O Tribunal de Justiça de São Paulo (TJSP), por meio da 12ª Câmara de Direito Privado, negou provimento ao recurso da Yapay Pagamentos Online Ltda. e manteve a condenação da empresa a devolver R$ 2.770,09 a uma lojista de e-commerce.
A decisão reconheceu que aplicar chargeback — o estorno dos valores de vendas já aprovadas — sem comprovar fraude ou culpa da vendedora é ilegal e viola a função social do contrato.

Detalhes do caso e argumentos das partes
A autora da ação é uma empresa de calçados e bolsas que vende pela internet. Ela celebrou contrato com a Yapay para receber pagamentos via cartão de crédito e links de cobrança — modelo muito comum no comércio eletrônico.

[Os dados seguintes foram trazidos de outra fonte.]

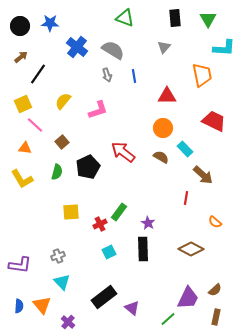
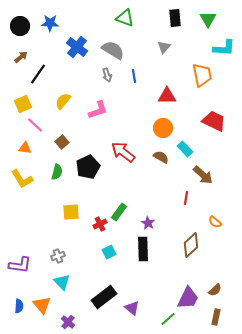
brown diamond at (191, 249): moved 4 px up; rotated 70 degrees counterclockwise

Quatro vendas realizadas pela lojista tiveram os pagamentos contestados, segundo a Yapay, pelos titulares dos cartões. A intermediadora aplicou o chargeback, ou seja, reteve os valores já creditados, totalizando R$ 2.770,09.
O problema: as transações tinham sido autorizadas pela própria Yapay.
A lojista apresentou notas fiscais e comprovantes de entrega dos produtos, demonstrando que as vendas foram legítimas. Mesmo assim, a Yapay manteve a retenção dos valores, alegando que a responsabilidade pela idoneidade das transações seria da vendedora.
Em sua defesa, a Yapay argumentou ainda que era apenas intermediadora do pagamento — e não administradora de cartões — e que a cláusula contratual que permite o chargeback seria válida.
O juiz de primeiro grau, da 2ª Vara Cível de Marília, rejeitou todos esses argumentos e condenou a empresa. A Yapay recorreu ao TJSP, sem sucesso.
Decisão judicial e fundamentos
A Desembargadora Relatora Sandra Galhardo Esteves confirmou a condenação com base em fundamentos sólidos. O primeiro deles: ao oferecer um serviço de pagamentos online, a Yapay assume a obrigação de garantir a segurança do sistema.
Falhas nessa segurança são de responsabilidade dela, não do lojista.
O acórdão aplicou a chamada teoria da distribuição dinâmica do ônus da prova — princípio pelo qual quem tem melhores condições de provar um fato deve fazê-lo. No caso, cabia à Yapay demonstrar que seu sistema é infalível ou que a lojista agiu com má-fé.
Ela não conseguiu provar nenhum dos dois.
O tribunal também declarou nula a cláusula contratual que permitia o chargeback em prejuízo da lojista, por entender que ela viola a função social do contrato — conceito dos arts. 421 e 422 do Código Civil que impede que um contrato sirva de instrumento de dano injusto a uma das partes.
Ficou destacado que as compras foram realizadas com cartões de crédito aprovados pela própria Yapay, e não havia qualquer indício de que os cartões estivessem cancelados ou bloqueados.
O risco do negócio de intermediação de pagamentos, portanto, não pode ser transferido ao lojista. Esse entendimento integra um conjunto de decisões favoráveis aos lojistas e consumidores em disputas com intermediadoras digitais.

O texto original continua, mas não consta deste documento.